Buschfeuer, wie hier in der Nähe der Stadt Dalveen in Queensland, kommen in Australien häufig vor.

© dpa/Darren England

Feuer ist das eine, Wasser das andere große Thema der Forscherin. Denn im Zuge des Klimawandels werden Dürren und Starkregen zunehmen. „Die Entwicklung der Temperatur durch steigende CO₂-Werte lassen sich mit Klimamodellen relativ robust simulieren. Vorhersagen von Niederschlägen sind aber deutlich unsicherer, da Wolkenbildung und Regen stark kleinskalig und regional geprägt sind“, sagt Kaboth-Bahr. „Wir wollen Daten zu Veränderungen der Feuchtigkeit und der Niederschläge in Warmphasen der Erdgeschichte liefern – um so besser einschätzen zu können, wie sich Niederschläge auch in Zukunft verändern könnten.“

Fossilien geben Auskunft

Dafür blicken die Forschenden in Erdzeitalter zurück, die deutlich wärmer waren als heute: zum Beispiel ins Eozän vor etwa 56 bis 34 Millionen Jahren. Bohrkerne aus der Grube Messel, einem stillgelegten Ölschiefer-Tagebau bei Darmstadt – einer einzigartigen Fossilien-Lagerstätte – zeichnen Klima und Umwelt vor rund 47 Millionen Jahren auf.

Während extremer Warmphasen, die ebenfalls in der Messel-Sedimentsequenz aufgezeichnet sind, sogenannte Hyperthermale, stiegen die CO₂-Werte sprunghaft an, und die globale Temperatur erhöhte sich noch einmal deutlich. Das Ökosystem des Sees habe sich dramatisch verändert, sagt Stefanie Kaboth-Bahr.

Bemerkenswerte Widerstandskraft

Erste Analysen deuteten darauf hin, dass Algenblüten zunahmen und die Zusammensetzung der Fischarten sich grundlegend veränderte. Dies lasse sich dank der außergewöhnlich gut erhaltenen Fischfossilien detailliert nachvollziehen. Doch ein Kipppunkt blieb aus – sobald die Temperaturen wieder sanken, kehrte das System in seinen ursprünglichen Zustand zurück. Anders als viele heutige Seen, die unter Klimawandel und menschlichen Belastungen plötzlich und unumkehrbar kippen können, habe das prähistorische Messel-Ökosystem eine bemerkenswerte Widerstandskraft gezeigt.

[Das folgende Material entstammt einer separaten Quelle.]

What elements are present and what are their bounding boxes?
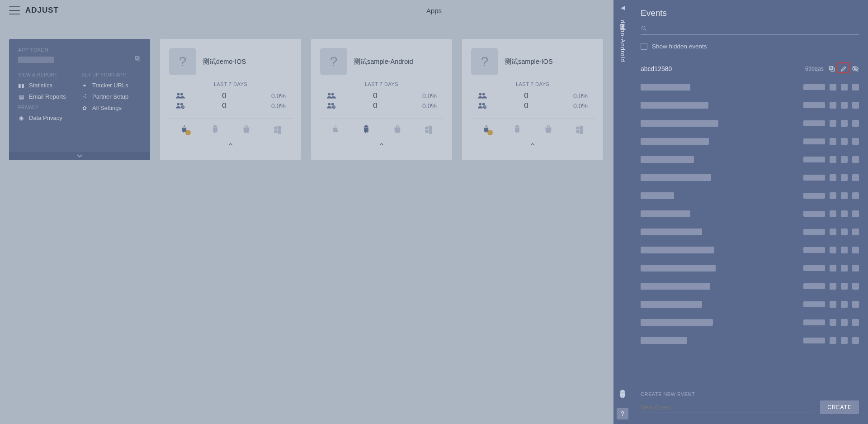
menu-toggle[interactable]: [9, 6, 20, 14]
menu-tracker-urls[interactable]: ⚭Tracker URLs: [81, 82, 141, 89]
event-name-redacted: [641, 192, 674, 199]
action-redacted: [830, 102, 836, 109]
apple-platform-icon: [179, 124, 189, 134]
action-redacted: [830, 120, 836, 127]
bar-chart-icon: ▮▮: [18, 82, 24, 89]
svg-point-17: [482, 103, 485, 105]
action-redacted: [830, 229, 836, 235]
app-card[interactable]: ? 测试demo-IOS LAST 7 DAYS 0 0.0% $ 0 0.0%: [160, 39, 301, 160]
help-button[interactable]: ?: [617, 408, 628, 419]
event-row[interactable]: [641, 259, 859, 277]
action-redacted: [852, 138, 859, 145]
stats-period-label: LAST 7 DAYS: [462, 81, 603, 87]
installs-icon: [175, 92, 187, 100]
revenue-pct: 0.0%: [412, 102, 437, 110]
event-row[interactable]: [641, 168, 859, 186]
menu-all-settings[interactable]: ✿All Settings: [81, 105, 141, 111]
menu-partner-setup[interactable]: ⠪Partner Setup: [81, 93, 141, 100]
event-token-redacted: [803, 229, 825, 235]
collapse-arrow-icon[interactable]: ◀: [621, 5, 625, 11]
android-platform-icon: [210, 124, 220, 134]
android-icon: [618, 390, 627, 399]
event-name-redacted: [641, 84, 690, 91]
event-row[interactable]: abcd12580 69bqas: [641, 60, 859, 78]
action-redacted: [852, 156, 859, 163]
new-event-input[interactable]: [641, 402, 813, 413]
event-row[interactable]: [641, 205, 859, 223]
action-redacted: [841, 265, 848, 272]
event-row[interactable]: [641, 78, 859, 96]
action-redacted: [830, 301, 836, 308]
revenue-pct: 0.0%: [563, 102, 588, 110]
event-name-redacted: [641, 174, 711, 181]
event-name-redacted: [641, 156, 694, 163]
edit-icon[interactable]: [840, 65, 847, 72]
app-card[interactable]: ? 测试sample-Android LAST 7 DAYS 0 0.0% $ …: [311, 39, 452, 160]
event-row[interactable]: [641, 114, 859, 132]
installs-value: 0: [338, 91, 412, 100]
event-row[interactable]: [641, 313, 859, 331]
svg-point-9: [331, 93, 334, 95]
event-row[interactable]: [641, 331, 859, 349]
expand-card-button[interactable]: [311, 140, 452, 148]
event-row[interactable]: [641, 223, 859, 241]
menu-data-privacy[interactable]: ◉Data Privacy: [18, 114, 78, 121]
event-row[interactable]: [641, 96, 859, 114]
warning-badge-icon: [487, 130, 493, 135]
action-redacted: [841, 174, 848, 181]
app-token-value: [18, 57, 54, 63]
event-name-redacted: [641, 210, 690, 217]
event-row[interactable]: [641, 132, 859, 150]
selected-app-card: APP TOKEN VIEW & REPORT ▮▮Statistics ▤Em…: [9, 39, 150, 160]
event-row[interactable]: [641, 241, 859, 259]
action-redacted: [830, 265, 836, 272]
svg-point-10: [328, 103, 331, 105]
show-hidden-checkbox[interactable]: Show hidden events: [641, 43, 859, 50]
event-token-redacted: [803, 138, 825, 144]
events-search[interactable]: [641, 24, 859, 35]
revenue-icon: $: [175, 102, 187, 110]
event-token-redacted: [803, 211, 825, 217]
revenue-value: 0: [338, 101, 412, 110]
svg-point-4: [177, 103, 180, 105]
create-event-button[interactable]: CREATE: [820, 400, 859, 414]
event-name-redacted: [641, 138, 709, 145]
action-redacted: [852, 102, 859, 109]
revenue-icon: $: [326, 102, 338, 110]
menu-statistics[interactable]: ▮▮Statistics: [18, 82, 78, 89]
hide-icon[interactable]: [852, 65, 859, 72]
event-row[interactable]: [641, 295, 859, 313]
warning-badge-icon: [185, 130, 191, 135]
svg-point-8: [328, 93, 331, 95]
event-row[interactable]: [641, 277, 859, 295]
expand-card-button[interactable]: [462, 140, 603, 148]
collapse-card-button[interactable]: [9, 152, 150, 160]
action-redacted: [841, 210, 848, 217]
event-row[interactable]: [641, 150, 859, 168]
action-redacted: [830, 138, 836, 145]
menu-email-reports[interactable]: ▤Email Reports: [18, 93, 78, 100]
installs-value: 0: [187, 91, 261, 100]
copy-icon[interactable]: [828, 65, 835, 72]
svg-point-5: [180, 103, 183, 105]
event-name-redacted: [641, 247, 714, 253]
action-redacted: [841, 102, 848, 109]
copy-icon[interactable]: [134, 55, 141, 64]
stats-period-label: LAST 7 DAYS: [160, 81, 301, 87]
app-card[interactable]: ? 测试sample-IOS LAST 7 DAYS 0 0.0% $ 0 0.…: [462, 39, 603, 160]
installs-value: 0: [489, 91, 563, 100]
events-search-input[interactable]: [651, 24, 859, 32]
svg-point-16: [479, 103, 482, 105]
view-report-heading: VIEW & REPORT: [18, 72, 78, 77]
action-redacted: [841, 229, 848, 235]
event-row[interactable]: [641, 186, 859, 205]
event-name-redacted: [641, 229, 702, 235]
action-redacted: [841, 120, 848, 127]
events-collapse-tab: ◀ 测试demo-Android ?: [613, 0, 632, 424]
expand-card-button[interactable]: [160, 140, 301, 148]
event-token-redacted: [803, 247, 825, 253]
app-icon-placeholder: ?: [471, 48, 498, 75]
svg-point-15: [482, 93, 485, 95]
event-name-redacted: [641, 337, 687, 344]
action-redacted: [841, 319, 848, 326]
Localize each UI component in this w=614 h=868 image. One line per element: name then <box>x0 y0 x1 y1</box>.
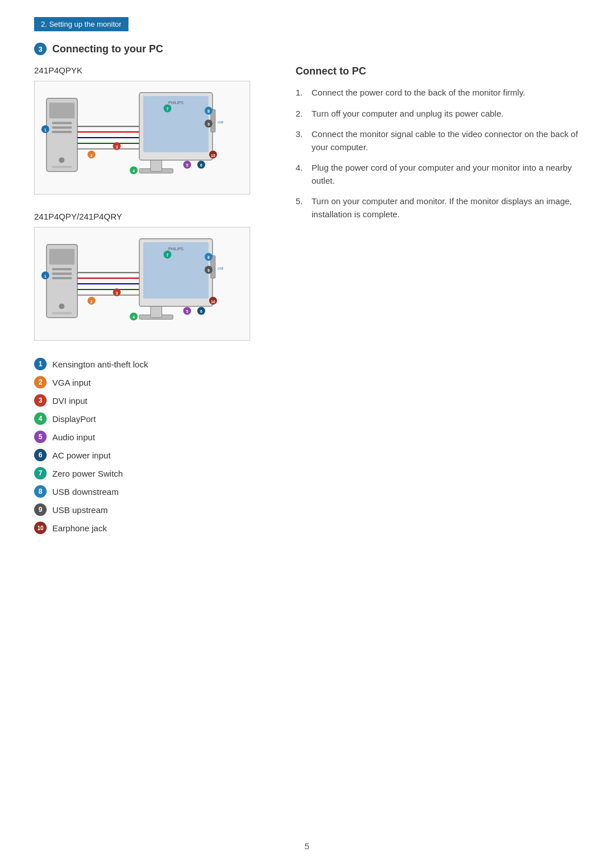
svg-rect-2 <box>52 122 72 124</box>
legend-badge-5: 5 <box>34 431 47 443</box>
instructions-list: 1. Connect the power cord to the back of… <box>296 86 580 221</box>
legend-badge-7: 7 <box>34 467 47 480</box>
legend-label-9: USB upstream <box>52 505 108 515</box>
legend-label-2: VGA input <box>52 378 91 387</box>
legend-badge-10: 10 <box>34 522 47 534</box>
legend-label-8: USB downstream <box>52 487 119 497</box>
step-1: 1. Connect the power cord to the back of… <box>296 86 580 100</box>
svg-text:3: 3 <box>116 145 118 149</box>
svg-text:5: 5 <box>186 309 188 313</box>
section-title: Connecting to your PC <box>52 43 163 55</box>
svg-point-44 <box>59 304 64 309</box>
svg-text:1: 1 <box>44 128 47 132</box>
legend-section: 1 Kensington anti-theft lock 2 VGA input… <box>34 358 273 534</box>
legend-item-4: 4 DisplayPort <box>34 412 273 425</box>
svg-rect-42 <box>52 272 72 275</box>
legend-label-10: Earphone jack <box>52 523 107 533</box>
connect-pc-title: Connect to PC <box>296 65 580 77</box>
legend-label-6: AC power input <box>52 450 111 460</box>
legend-badge-1: 1 <box>34 358 47 370</box>
page-number: 5 <box>305 841 309 851</box>
legend-item-1: 1 Kensington anti-theft lock <box>34 358 273 370</box>
breadcrumb: 2. Setting up the monitor <box>34 17 128 31</box>
svg-text:1: 1 <box>44 274 47 278</box>
monitor-diagram-2: PHILIPS USB 7 1 2 <box>34 227 250 341</box>
svg-text:8: 8 <box>208 255 210 259</box>
svg-rect-45 <box>52 312 72 315</box>
legend-item-10: 10 Earphone jack <box>34 522 273 534</box>
section-heading: 3 Connecting to your PC <box>34 43 580 55</box>
legend-item-7: 7 Zero power Switch <box>34 467 273 480</box>
svg-text:USB: USB <box>218 121 224 124</box>
legend-label-1: Kensington anti-theft lock <box>52 359 148 369</box>
legend-label-3: DVI input <box>52 396 88 406</box>
svg-text:9: 9 <box>208 268 210 272</box>
step-5-text: Turn on your computer and monitor. If th… <box>312 195 580 221</box>
svg-rect-40 <box>49 249 75 265</box>
svg-rect-6 <box>52 166 72 168</box>
step-5-num: 5. <box>296 195 307 221</box>
step-4: 4. Plug the power cord of your computer … <box>296 162 580 187</box>
svg-text:PHILIPS: PHILIPS <box>168 247 184 251</box>
legend-label-5: Audio input <box>52 432 95 442</box>
svg-text:2: 2 <box>90 300 93 304</box>
legend-badge-2: 2 <box>34 376 47 388</box>
svg-text:USB: USB <box>218 267 224 270</box>
step-4-num: 4. <box>296 162 307 187</box>
left-col: 241P4QPYK <box>34 65 273 540</box>
step-4-text: Plug the power cord of your computer and… <box>312 162 580 187</box>
svg-text:10: 10 <box>211 300 215 304</box>
svg-text:7: 7 <box>167 253 169 257</box>
legend-item-6: 6 AC power input <box>34 449 273 461</box>
step-1-num: 1. <box>296 86 307 100</box>
legend-label-4: DisplayPort <box>52 414 96 424</box>
page-container: 2. Setting up the monitor 3 Connecting t… <box>0 0 614 868</box>
legend-badge-6: 6 <box>34 449 47 461</box>
legend-item-2: 2 VGA input <box>34 376 273 388</box>
step-2: 2. Turn off your computer and unplug its… <box>296 108 580 121</box>
svg-rect-43 <box>52 277 72 279</box>
svg-text:9: 9 <box>208 122 210 126</box>
legend-badge-4: 4 <box>34 412 47 425</box>
model-2-label: 241P4QPY/241P4QRY <box>34 212 273 221</box>
svg-rect-41 <box>52 268 72 270</box>
legend-item-8: 8 USB downstream <box>34 485 273 498</box>
svg-rect-1 <box>49 103 75 119</box>
svg-text:PHILIPS: PHILIPS <box>168 101 184 105</box>
legend-badge-8: 8 <box>34 485 47 498</box>
legend-badge-3: 3 <box>34 394 47 407</box>
section-number-badge: 3 <box>34 43 47 55</box>
step-2-text: Turn off your computer and unplug its po… <box>312 108 504 121</box>
svg-text:5: 5 <box>186 163 188 167</box>
right-col: Connect to PC 1. Connect the power cord … <box>296 65 580 540</box>
svg-rect-3 <box>52 126 72 129</box>
step-1-text: Connect the power cord to the back of th… <box>312 86 525 100</box>
step-3-num: 3. <box>296 128 307 154</box>
svg-text:4: 4 <box>132 169 135 173</box>
monitor-diagram-1: PHILIPS USB 7 1 2 <box>34 81 250 195</box>
step-3: 3. Connect the monitor signal cable to t… <box>296 128 580 154</box>
legend-badge-9: 9 <box>34 503 47 516</box>
model-1-label: 241P4QPYK <box>34 65 273 75</box>
svg-rect-4 <box>52 131 72 133</box>
svg-text:3: 3 <box>116 291 118 295</box>
legend-item-5: 5 Audio input <box>34 431 273 443</box>
step-2-num: 2. <box>296 108 307 121</box>
svg-text:10: 10 <box>211 154 215 158</box>
step-5: 5. Turn on your computer and monitor. If… <box>296 195 580 221</box>
svg-text:6: 6 <box>200 163 202 167</box>
legend-label-7: Zero power Switch <box>52 469 123 478</box>
step-3-text: Connect the monitor signal cable to the … <box>312 128 580 154</box>
two-col-layout: 241P4QPYK <box>34 65 580 540</box>
svg-text:2: 2 <box>90 154 93 158</box>
svg-point-5 <box>59 158 64 163</box>
legend-item-9: 9 USB upstream <box>34 503 273 516</box>
svg-text:8: 8 <box>208 109 210 113</box>
legend-item-3: 3 DVI input <box>34 394 273 407</box>
svg-text:7: 7 <box>167 107 169 111</box>
svg-text:6: 6 <box>200 309 202 313</box>
svg-text:4: 4 <box>132 315 135 319</box>
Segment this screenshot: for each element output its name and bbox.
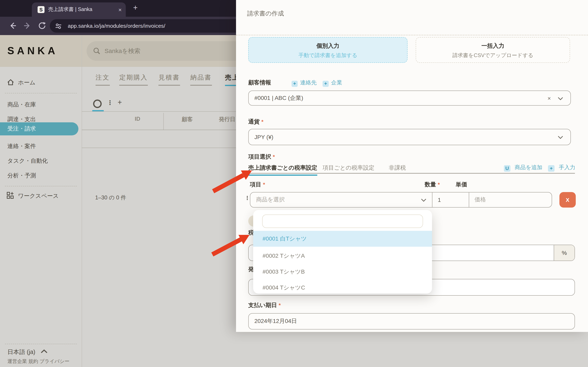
sidebar-item-analytics[interactable]: 分析・予測 — [7, 172, 36, 179]
sidebar-item-procurement[interactable]: 調達・支出 — [7, 116, 36, 123]
clear-icon[interactable]: × — [548, 95, 551, 101]
price-input[interactable]: 価格 — [469, 192, 553, 207]
sidebar-divider — [5, 186, 77, 186]
due-date-label: 支払い期日* — [248, 302, 281, 309]
tax-tab-per-invoice[interactable]: 売上請求書ごとの税率設定 — [248, 164, 317, 176]
product-select[interactable]: 商品を選択 — [250, 192, 432, 207]
column-header-id[interactable]: ID — [135, 116, 140, 122]
site-settings-icon[interactable] — [55, 22, 62, 30]
sidebar-item-home[interactable]: ホーム — [18, 79, 35, 86]
view-radio-icon[interactable] — [93, 100, 102, 108]
sidebar-divider — [5, 344, 77, 344]
search-placeholder: Sankaを検索 — [104, 47, 140, 55]
chevron-down-icon[interactable] — [558, 97, 563, 100]
app-logo[interactable]: SANKA — [7, 45, 58, 57]
column-header-customer[interactable]: 顧客 — [182, 116, 193, 123]
plus-icon: + — [292, 81, 298, 87]
panel-divider — [236, 35, 588, 35]
percent-suffix: % — [554, 245, 575, 261]
dropdown-option-3[interactable]: #0003 TシャツB — [253, 264, 432, 280]
tab-quotes[interactable]: 見積書 — [158, 73, 180, 86]
tax-tab-exempt[interactable]: 非課税 — [389, 164, 406, 175]
currency-select[interactable]: JPY (¥) — [248, 129, 571, 145]
drag-handle-icon[interactable]: ⋮ — [245, 195, 250, 201]
product-dropdown: #0001 白Tシャツ #0002 TシャツA #0003 TシャツB #000… — [253, 210, 432, 294]
add-product-link[interactable]: U 商品を追加 — [504, 164, 543, 172]
tab-delivery-notes[interactable]: 納品書 — [190, 73, 212, 86]
back-icon[interactable] — [8, 21, 17, 30]
browser-tab[interactable]: S 売上請求書 | Sanka × — [32, 2, 126, 17]
column-unit-price-label: 単価 — [456, 181, 467, 188]
table-row-border — [82, 148, 261, 148]
search-icon — [93, 47, 100, 55]
column-header-issue-date[interactable]: 発行日 — [219, 116, 235, 123]
plus-icon: + — [323, 81, 329, 87]
item-select-label: 項目選択* — [248, 153, 275, 161]
footer-link-privacy[interactable]: プライバシー — [39, 359, 69, 364]
sidebar-divider — [5, 93, 77, 93]
tab-subscriptions[interactable]: 定期購入 — [119, 73, 148, 86]
tax-tab-per-item[interactable]: 項目ごとの税率設定 — [323, 164, 374, 175]
mode-card-bulk[interactable]: 一括入力 請求書をCSVでアップロードする — [416, 37, 570, 63]
chevron-down-icon[interactable] — [558, 136, 563, 139]
column-qty-label: 数量* — [425, 181, 440, 188]
global-search-input[interactable]: Sankaを検索 — [86, 41, 262, 61]
tab-orders[interactable]: 注文 — [95, 73, 110, 86]
currency-label: 通貨* — [248, 118, 263, 125]
sidebar-item-contacts[interactable]: 連絡・案件 — [7, 143, 36, 150]
favicon: S — [38, 6, 44, 13]
customer-label: 顧客情報 — [248, 79, 271, 86]
workspace-grid-icon — [7, 192, 14, 200]
list-divider — [82, 111, 261, 112]
language-selector[interactable]: 日本語 (ja) — [7, 348, 35, 356]
add-view-icon[interactable]: + — [118, 98, 122, 107]
item-row-group: 商品を選択 1 価格 — [250, 192, 552, 208]
remove-item-button[interactable]: X — [559, 192, 576, 208]
create-invoice-panel: 請求書の作成 個別入力 手動で請求書を追加する 一括入力 請求書をCSVでアップ… — [236, 0, 588, 332]
dropdown-option-4[interactable]: #0004 TシャツC — [253, 280, 432, 296]
due-date-input[interactable]: 2024年12月04日 — [248, 313, 575, 329]
chevron-down-icon[interactable] — [421, 199, 426, 202]
sidebar-item-products[interactable]: 商品・在庫 — [7, 101, 36, 108]
manual-input-link[interactable]: + 手入力 — [548, 164, 575, 172]
dropdown-option-1[interactable]: #0001 白Tシャツ — [253, 231, 432, 247]
customer-select[interactable]: #0001 | ABC (企業) × — [248, 91, 571, 106]
column-item-label: 項目* — [250, 181, 265, 188]
screen: S 売上請求書 | Sanka × + app.sanka.io/ja/modu… — [0, 0, 588, 367]
dropdown-search-input[interactable] — [262, 215, 423, 228]
sidebar-item-orders-selected[interactable]: 受注・請求 — [0, 122, 78, 135]
view-kebab-icon[interactable]: ⋮ — [107, 99, 113, 106]
dropdown-option-2[interactable]: #0002 TシャツA — [253, 248, 432, 264]
footer-link-terms[interactable]: 規約 — [28, 359, 38, 364]
panel-title: 請求書の作成 — [247, 10, 284, 17]
reload-icon[interactable] — [38, 21, 47, 30]
url-text[interactable]: app.sanka.io/ja/modules/orders/invoices/ — [68, 23, 165, 29]
sidebar: SANKA ホーム 商品・在庫 調達・支出 受注・請求 連絡・案件 タスク・自動… — [0, 35, 82, 367]
chevron-up-icon[interactable] — [41, 350, 47, 354]
column-divider — [163, 113, 164, 130]
product-box-icon: U — [504, 165, 510, 172]
footer-link-company[interactable]: 運営企業 — [7, 359, 27, 364]
plus-icon: + — [548, 165, 554, 172]
card-title: 個別入力 — [249, 42, 407, 50]
mode-card-individual[interactable]: 個別入力 手動で請求書を追加する — [248, 37, 407, 63]
card-title: 一括入力 — [416, 42, 570, 50]
table-header-border — [82, 130, 261, 130]
tab-close-icon[interactable]: × — [118, 6, 122, 13]
card-subtitle: 請求書をCSVでアップロードする — [416, 52, 570, 59]
quantity-input[interactable]: 1 — [432, 192, 469, 207]
card-subtitle: 手動で請求書を追加する — [249, 52, 407, 59]
sidebar-item-workspace[interactable]: ワークスペース — [18, 192, 59, 200]
new-tab-icon[interactable]: + — [133, 3, 138, 12]
sidebar-item-tasks[interactable]: タスク・自動化 — [7, 157, 48, 165]
add-company-button[interactable]: +企業 — [323, 79, 342, 87]
add-contact-button[interactable]: +連絡先 — [292, 79, 317, 87]
pagination-count: 1–30 の 0 件 — [95, 194, 126, 201]
home-icon — [7, 78, 15, 86]
forward-icon[interactable] — [23, 21, 32, 30]
tab-title: 売上請求書 | Sanka — [48, 6, 92, 13]
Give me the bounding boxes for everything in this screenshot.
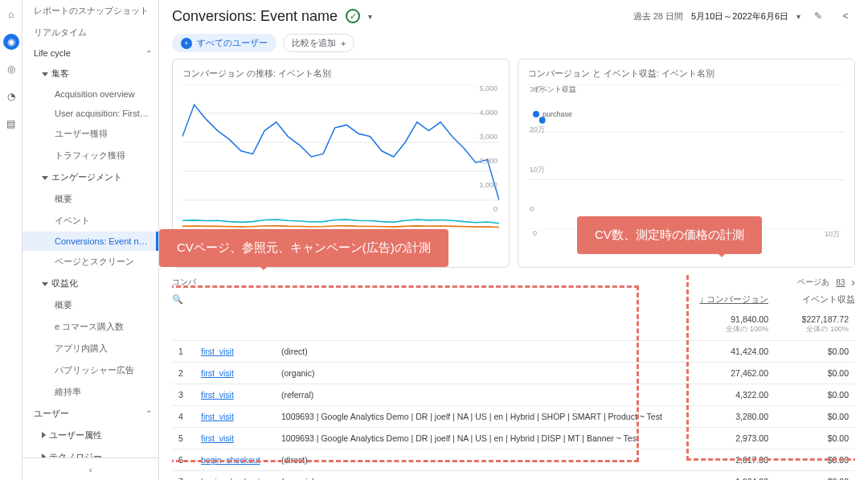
sidebar-item[interactable]: ページとスクリーン [23,251,158,273]
sidebar-item-label: e コマース購入数 [55,322,124,331]
table-row: 4first_visit1009693 | Google Analytics D… [172,406,855,428]
chevron-icon [42,282,48,286]
advertising-icon[interactable]: ◔ [3,88,19,105]
row-index: 6 [172,449,194,471]
chart-title: コンバージョン と イベント収益: イベント名別 [528,68,845,80]
conversion-cell: 3,280.00 [694,406,775,428]
sidebar-item[interactable]: ユーザー属性 [23,425,158,446]
sidebar-item[interactable]: Acquisition overview [23,84,158,104]
page-title: Conversions: Event name [172,8,338,25]
main-content: Conversions: Event name ✓ ▾ 過去 28 日間 5月1… [159,0,868,480]
row-index: 4 [172,406,194,428]
sidebar-item[interactable]: エンゲージメント [23,166,158,188]
sidebar: レポートのスナップショットリアルタイムLife cycle⌃集客Acquisit… [23,0,159,480]
search-icon[interactable]: 🔍 [172,294,183,305]
sidebar-item[interactable]: User acquisition: First user ... [23,104,158,123]
sidebar-item[interactable]: リアルタイム [23,22,158,43]
customize-icon[interactable]: ✎ [809,6,828,26]
table-row: 5first_visit1009693 | Google Analytics D… [172,428,855,449]
share-icon[interactable]: < [836,6,855,26]
sidebar-item-label: ユーザー属性 [49,430,102,440]
sidebar-item-label: 収益化 [51,278,78,288]
all-users-label: すべてのユーザー [197,37,268,49]
revenue-cell: $0.00 [775,341,855,363]
sidebar-item[interactable]: 概要 [23,294,158,316]
reports-icon[interactable]: ◉ [3,34,19,50]
campaign-cell: (direct) [275,341,694,363]
sidebar-item-label: エンゲージメント [51,172,122,182]
event-link[interactable]: first_visit [201,368,234,378]
add-comparison-chip[interactable]: 比較を追加 + [283,34,354,52]
sidebar-item-label: 概要 [55,300,72,310]
sidebar-item[interactable]: ユーザー獲得 [23,123,158,145]
row-index: 7 [172,471,194,481]
rows-per-page-value[interactable]: 83 [836,278,845,287]
home-icon[interactable]: ⌂ [3,6,19,23]
sidebar-item[interactable]: パブリッシャー広告 [23,359,158,381]
event-link[interactable]: first_visit [201,412,234,421]
chevron-icon [42,176,48,180]
row-index: 3 [172,384,194,406]
sidebar-item[interactable]: 集客 [23,63,158,84]
conversion-cell: 2,973.00 [694,428,775,449]
data-table: 91,840.00 全体の 100% $227,187.72 全体の 100% … [172,309,855,480]
data-table-wrap: コンバ ページあ 83 › 🔍 ↓ コンバージョン イベント収益 91,840.… [172,274,855,480]
icon-rail: ⌂ ◉ ◎ ◔ ▤ [0,0,23,480]
line-chart: 5,0004,0003,0002,0001,0000 [182,84,499,229]
col-conversion-header[interactable]: ↓ コンバージョン [688,293,768,306]
event-link[interactable]: begin_checkout [201,477,260,480]
chart-title: コンバージョン の推移: イベント名別 [182,68,499,80]
sidebar-item-label: Acquisition overview [55,89,135,99]
sidebar-item-label: トラフィック獲得 [55,150,125,160]
sidebar-item[interactable]: アプリ内購入 [23,338,158,359]
annotation-left: CVページ、参照元、キャンペーン(広告)の計測 [159,229,448,267]
compare-label: 比較を追加 [292,37,336,49]
sidebar-item[interactable]: 維持率 [23,381,158,403]
table-search-row: 🔍 ↓ コンバージョン イベント収益 [172,290,855,309]
rows-per-page-label: ページあ [797,277,829,288]
sidebar-item-label: 維持率 [55,387,81,396]
sidebar-item[interactable]: ユーザー⌃ [23,403,158,425]
sidebar-item-label: 概要 [55,194,72,203]
row-index: 1 [172,341,194,363]
date-range[interactable]: 5月10日～2022年6月6日 [691,10,788,23]
sidebar-item-label: ユーザー獲得 [55,129,108,138]
sidebar-item[interactable]: レポートのスナップショット [23,0,158,22]
event-link[interactable]: first_visit [201,347,234,356]
col-revenue-header[interactable]: イベント収益 [775,293,855,306]
search-input[interactable] [190,295,338,305]
sidebar-item-label: アプリ内購入 [55,343,108,353]
sidebar-collapse-button[interactable]: ‹ [23,457,158,480]
sidebar-item-label: 集客 [51,68,69,78]
sidebar-item[interactable]: e コマース購入数 [23,316,158,338]
chevron-down-icon[interactable]: ▾ [368,12,372,21]
explore-icon[interactable]: ◎ [3,61,19,77]
all-users-chip[interactable]: + すべてのユーザー [172,34,276,52]
sidebar-item[interactable]: イベント [23,210,158,232]
sidebar-item[interactable]: Conversions: Event name [23,232,158,251]
sidebar-item[interactable]: Life cycle⌃ [23,43,158,63]
sidebar-item-label: レポートのスナップショット [34,6,149,15]
chevron-down-icon[interactable]: ▾ [796,12,800,21]
sidebar-item[interactable]: トラフィック獲得 [23,145,158,166]
table-totals-row: 91,840.00 全体の 100% $227,187.72 全体の 100% [172,309,855,341]
plus-icon: + [341,39,346,48]
campaign-cell: 1009693 | Google Analytics Demo | DR | j… [275,406,694,428]
date-range-prefix: 過去 28 日間 [633,10,683,23]
plus-icon: + [181,38,192,49]
total-conversion: 91,840.00 [701,314,768,324]
table-row: 7begin_checkout(organic)1,964.00$0.00 [172,471,855,481]
configure-icon[interactable]: ▤ [3,116,19,132]
event-link[interactable]: first_visit [201,390,234,400]
event-link[interactable]: begin_checkout [201,455,260,465]
sidebar-item-label: User acquisition: First user ... [55,109,158,118]
sidebar-item[interactable]: 概要 [23,188,158,210]
sidebar-item-label: パブリッシャー広告 [55,365,134,375]
sidebar-item[interactable]: 収益化 [23,273,158,294]
next-page-icon[interactable]: › [851,276,855,289]
event-link[interactable]: first_visit [201,433,234,443]
status-check-icon: ✓ [346,9,360,23]
conversion-cell: 4,322.00 [694,384,775,406]
scatter-chart: イベント収益 purchase 30万20万10万0 [528,84,845,229]
table-row: 2first_visit(organic)27,462.00$0.00 [172,363,855,384]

Wie können auch heutige natürliche Systeme noch genügend Kraft besitzen, sich selbst zu stabilisieren? Diese Frage stellt sich Stefanie Kaboth-Bahr. Denn selbst wenn es gelänge, Kohlendioxid aktiv aus der Atmosphäre zu entfernen, wird es sehr lange dauern, bis die Werte wieder sinken. Umso wichtiger ist es, die Emissionen schon jetzt drastisch zu begrenzen – damit die Ökosysteme überhaupt eine Chance haben, sich selbst wieder zu heilen.